71 Moreover, any oversight in leaving question 12 blank, if it was one, was cured by specification of Yuko Pan's authorisation in the covering email. Given the terms of s 494D(1), the primary judge should have found as such.
72 Further, the primary judge also noted that the declaration section at question 29 in the form stated that the authorised recipient was "appointed…to receive all documents." But the full text of that declaration is: "I declare that I have appointed the authorised recipient named in Question 14 of this form to receive all documents relating to the matter indicated in Question 12 on my behalf.".
73 So, the declaration is worded with the intent of s 494D(1) in mind, which is that the authorised recipient is appointed to receive documents in connection with specified matters. The declaration did not seek to provide a general authorisation for the representative to receive all documents for any migration matter.

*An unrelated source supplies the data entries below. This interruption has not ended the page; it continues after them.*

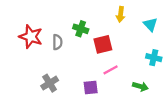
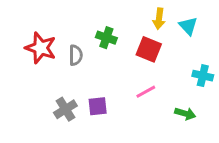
cyan triangle: (150, 24) -> (188, 26), moved
red square: (103, 44) -> (149, 49), moved, turned 36
purple square: (91, 88) -> (98, 106), moved

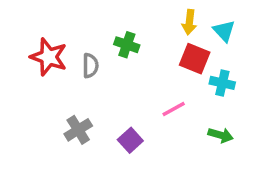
red square: (149, 49) -> (195, 59), moved
cyan cross: (203, 76) -> (222, 83), moved
purple square: (98, 106) -> (130, 140), moved, turned -36

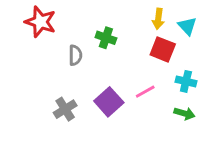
red star: (49, 57) -> (40, 22), moved
cyan cross: (222, 83) -> (186, 81), moved
purple square: (130, 140) -> (109, 102), moved, size x1.4

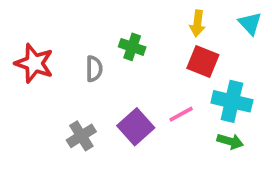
red star: (40, 22) -> (34, 63), moved
cyan triangle: (187, 26) -> (250, 23), moved
cyan cross: (186, 81) -> (232, 101), size x1.5

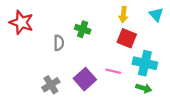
red star: (34, 63) -> (21, 22), moved
pink line: (181, 114) -> (113, 71), turned 42

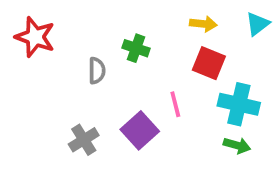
yellow arrow: (123, 15) -> (203, 24), turned -91
cyan triangle: (156, 15) -> (258, 24), turned 35
pink line: (113, 71) -> (175, 104), moved, turned 63

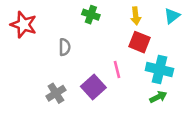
yellow arrow: (203, 24) -> (136, 16), turned 77
green cross: (136, 48) -> (91, 15), moved
green arrow: (237, 145) -> (158, 97), turned -42

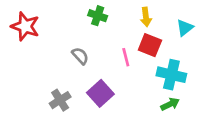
cyan triangle: (172, 16) -> (185, 28), moved
gray semicircle: (65, 47) -> (80, 56), moved, turned -42
pink line: (117, 70) -> (126, 57), moved

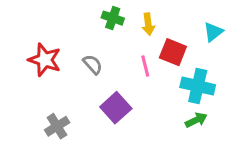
yellow arrow: (146, 17) -> (148, 24), moved
red star: (25, 26) -> (45, 60), moved
gray cross: (60, 100) -> (57, 126), moved

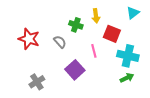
green cross: (113, 18) -> (76, 25), moved
cyan triangle: (213, 32) -> (133, 13), moved
pink line: (145, 66) -> (94, 51), moved

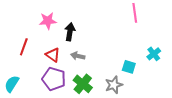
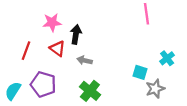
red triangle: (53, 55) -> (57, 49), moved
purple pentagon: (54, 79) -> (43, 84), moved
gray star: (114, 85) -> (155, 89), moved

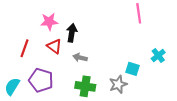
gray star: (155, 89) -> (118, 84), moved
green cross: (90, 91) -> (85, 86), turned -30

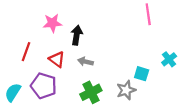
red triangle: (54, 46) -> (57, 59), moved
green cross: (85, 86) -> (91, 92), turned -36

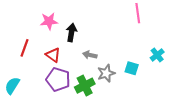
gray arrow: (85, 62) -> (90, 55), moved
purple pentagon: (44, 86) -> (58, 79), moved
gray star: (126, 90) -> (106, 73), moved

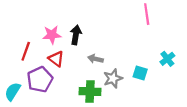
pink star: (49, 21) -> (52, 35), moved
purple pentagon: (58, 79) -> (40, 80), moved, turned 30
green cross: (85, 86) -> (90, 92), turned 30

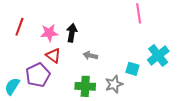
red line: (26, 51) -> (19, 27), moved
cyan cross: (167, 59) -> (158, 55), size x1.5
gray star: (113, 78) -> (114, 84), moved

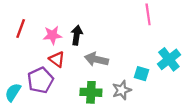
gray arrow: (90, 55) -> (96, 59), size x1.5

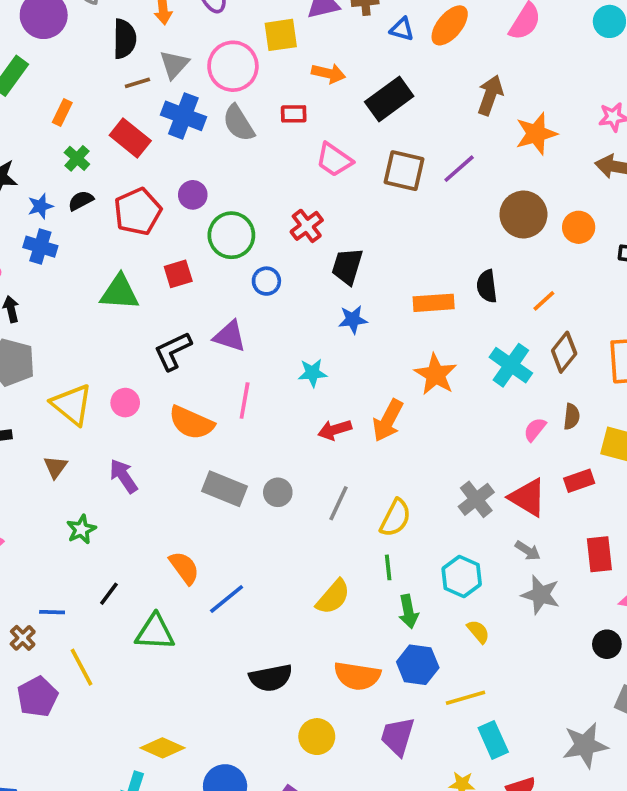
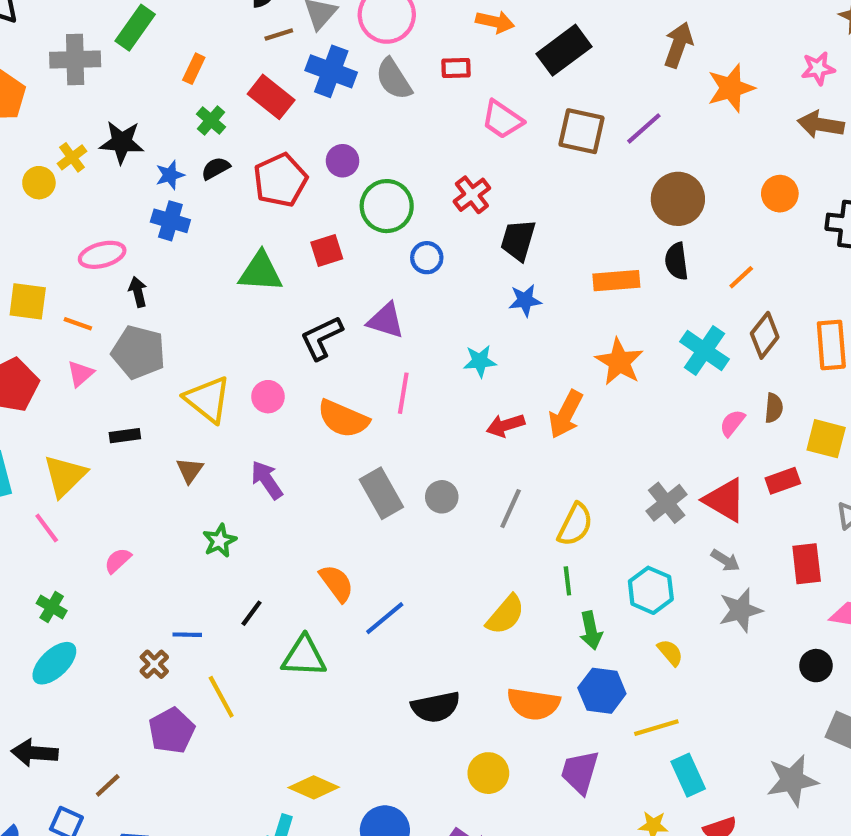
brown circle: (523, 215) -> (678, 199), moved
gray rectangle: (225, 489) -> (381, 493), turned 39
gray star: (541, 595) -> (740, 610), turned -30

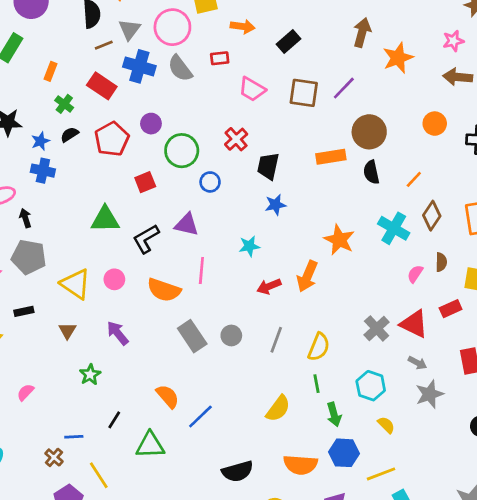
black rectangle: (564, 50) -> (289, 41), size x0.7
green triangle: (260, 272) -> (105, 219), moved
orange rectangle: (616, 281) -> (331, 157), moved

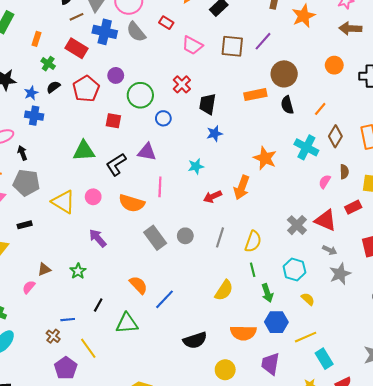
red rectangle: (220, 58) -> (166, 23), turned 40
red square: (145, 182) -> (113, 121), turned 35
brown triangle: (67, 331) -> (44, 269), moved, turned 40

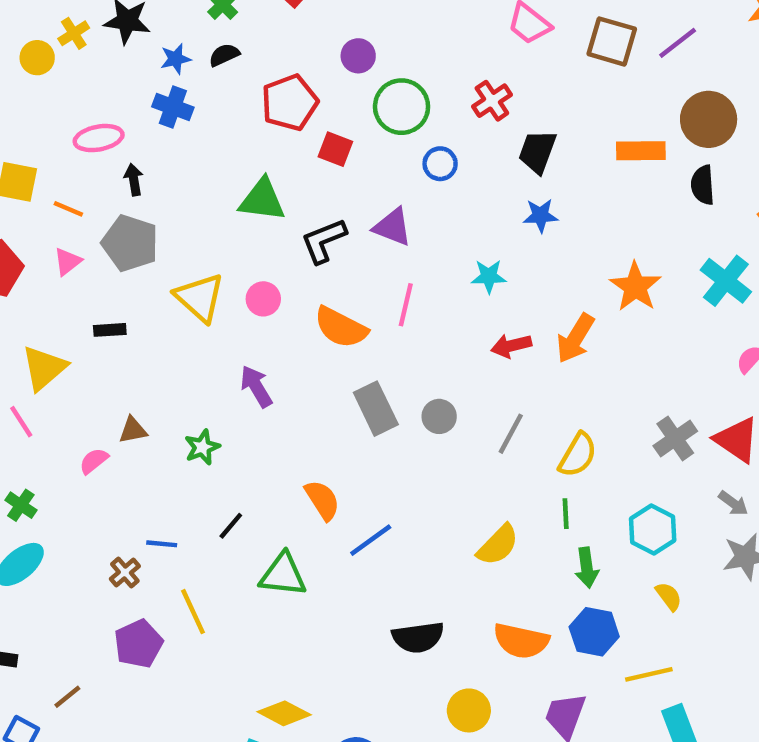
red pentagon: (86, 89) -> (290, 103), moved

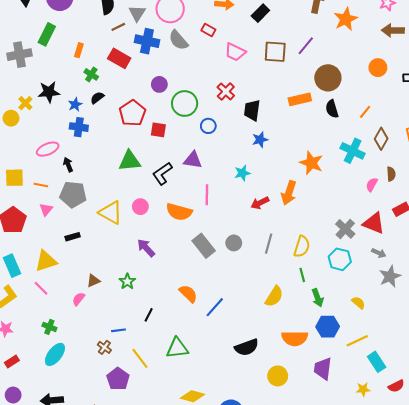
yellow triangle: (44, 368) -> (46, 261), turned 35
cyan hexagon: (653, 530) -> (340, 259), moved
green triangle: (283, 575) -> (177, 348), moved

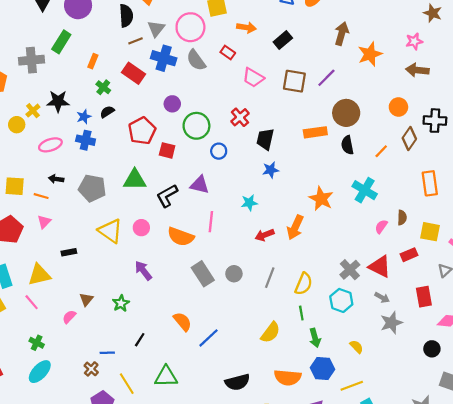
brown diamond: (381, 139) -> (409, 138), moved
pink ellipse: (48, 149) -> (50, 145), moved
black arrow: (68, 165) -> (56, 179), moved, turned -64
gray pentagon: (73, 194) -> (92, 188), moved
brown triangle: (93, 281) -> (86, 299), turned -32

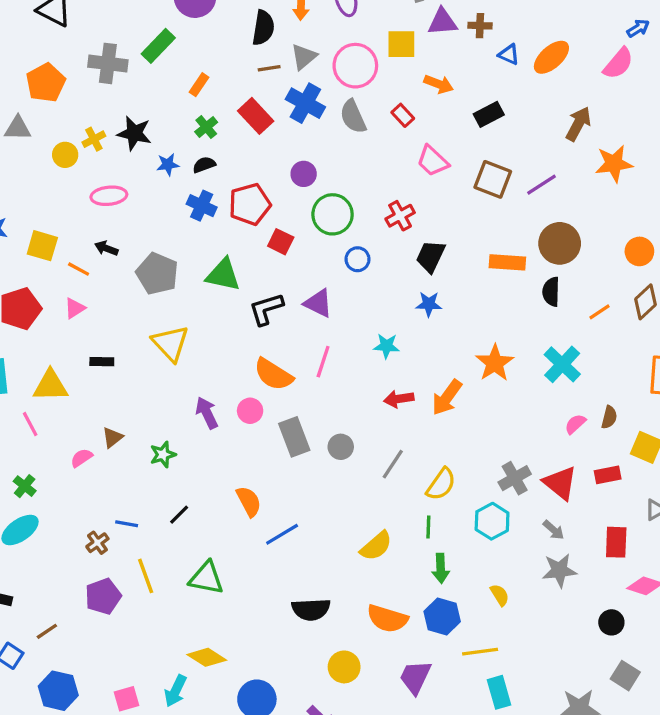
blue cross: (86, 140) -> (202, 206), moved
pink circle: (141, 228) -> (250, 411), moved

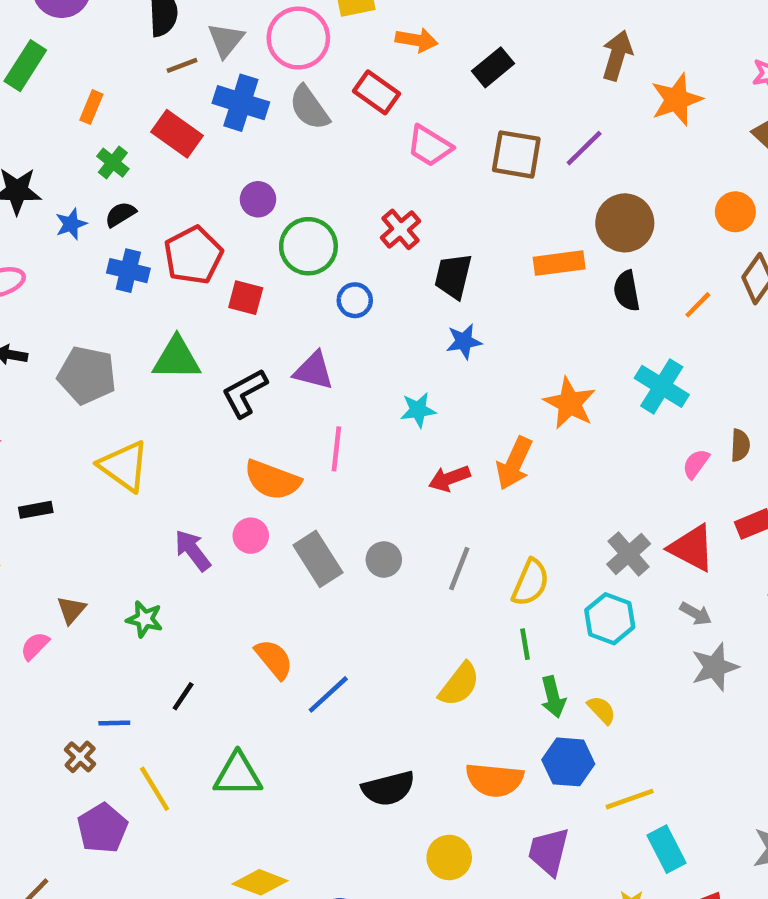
red rectangle: (403, 115) -> (376, 92), size x1.4
green star: (163, 455) -> (144, 619), turned -30
yellow semicircle: (500, 595) -> (602, 710), moved

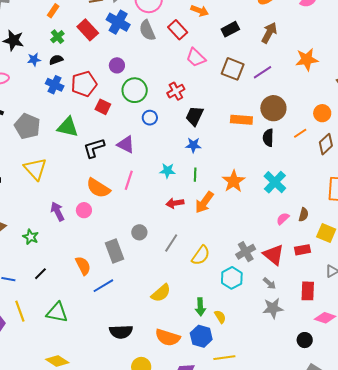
brown arrow: (617, 55) -> (269, 33), moved
orange line: (698, 305) -> (300, 133), moved
gray rectangle: (318, 559) -> (114, 251), moved
green line: (525, 644) -> (195, 175), moved

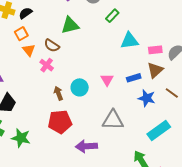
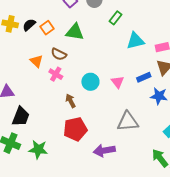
green triangle: (70, 25) -> (75, 32), turned 30
orange square: (21, 34) -> (47, 28), moved
cyan circle: (80, 87) -> (90, 82), moved

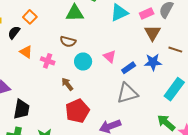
black semicircle: (29, 25) -> (14, 33), moved
green triangle: (75, 32) -> (75, 13), moved
brown semicircle: (59, 54) -> (68, 42), moved
blue rectangle: (144, 77) -> (129, 68), moved

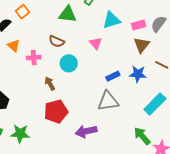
pink triangle: (110, 56) -> (96, 43), moved
pink cross: (48, 61) -> (34, 58), turned -32

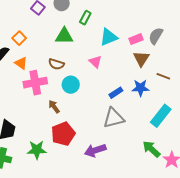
orange triangle: (14, 46) -> (21, 63), moved
pink cross: (34, 58) -> (35, 83), size x1.6
green star: (20, 134) -> (37, 150), moved

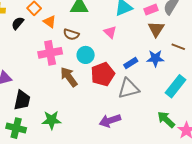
orange triangle: (21, 63) -> (50, 22), moved
brown arrow: (54, 107) -> (69, 77), size x1.5
red pentagon: (63, 134) -> (103, 74), moved

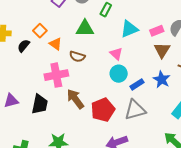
cyan circle: (86, 55) -> (119, 74), moved
blue star: (155, 58) -> (162, 79), turned 30
red pentagon: (103, 74) -> (103, 110), moved
black trapezoid: (22, 100) -> (40, 104), moved

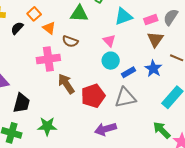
black trapezoid: (40, 104) -> (21, 103), moved

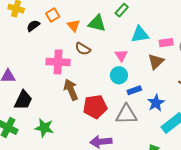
orange triangle: (49, 28) -> (73, 26), moved
brown triangle: (155, 39) -> (156, 62), moved
blue star: (153, 69) -> (156, 103), moved

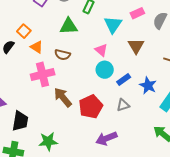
orange triangle: (73, 26) -> (37, 47), moved
cyan triangle: (140, 34) -> (113, 25), turned -30
pink rectangle: (166, 43) -> (137, 13), moved
gray triangle: (126, 114) -> (123, 105), size x0.6

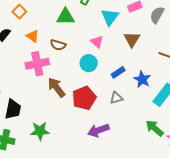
orange square: (24, 31) -> (19, 12), moved
cyan circle: (105, 70) -> (89, 63), moved

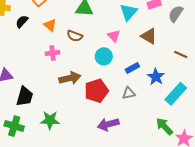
brown triangle: (132, 39) -> (149, 36), turned -36
pink cross: (37, 64) -> (53, 53), size x0.6
brown arrow: (56, 87) -> (70, 78), turned 110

74 Now the evidence establishes that the significant question for the Department at the time of issuing the NOICCs was whether the first appellant had specified a matter for which Yuko Pan was authorised to receive documents. That was clearly so. The terms of the specification were given in the covering email for the Form 956A. Importantly, Yuko Pan did not have any authorisation to receive documents in connection with the cancellation of the appellants' visas.
75 Now the Minister says that because the completed Form 956A did not specify particular matters, then objectively construed, Yuko Pan was authorised to receive documents in connection with any matters arising under the Act. But in my view there is an air of unreality about this submission.
76 First, it ignores Yuko Pan's accompanying email of 22 January 2019 which identified the particular and only relevant matter.
77 Second, question 12 of Form 956A was ill-suited for the occasion.
78 Third, in the context of the emails sent by the officer of the Department on 12 November and 17 December 2018 and on 7 January and 29 January 2019, being a chain of communication within which Yuko Pan's email of 22 January 2019 and the accompanying Form 956A should be understood, it is plain that the circumstances objectively construed do not support the expansive reading of the authorisation asserted by the Minister.
79 Fourth, if it be relevant, the officer's email of 29 January 2019 made it plain that he understood that the authorisation was for "this case" being the business monitoring survey request matter.
80 Fifth, the business monitoring survey (Form 1010) and the NOICC are separate immigration matters or processes. I agree with the appellants that authorisation to receive documents in relation to a business monitoring survey is not authorisation to receive documents in relation to a NOICC. But of course, although business monitoring and visa cancellations are separate processes, the response or lack of response where proper notification has occurred to a monitoring process can lead to the issue of a notice of intention to cancel a visa.
81 In my view the primary judge erred in his analysis and the appeal must accordingly be allowed. The email sent to Yuko Pan on 2 September 2019 was not effective to give to the appellants the NOICCs pursuant to s 494D and so to notify the appellants as required by s 135(1) that the Minister proposed to cancel their visas. I will make orders accordingly.
I certify that the preceding eighty-one (81) numbered paragraphs are a true copy of the Reasons for Judgment of the Honourable Justice Beach.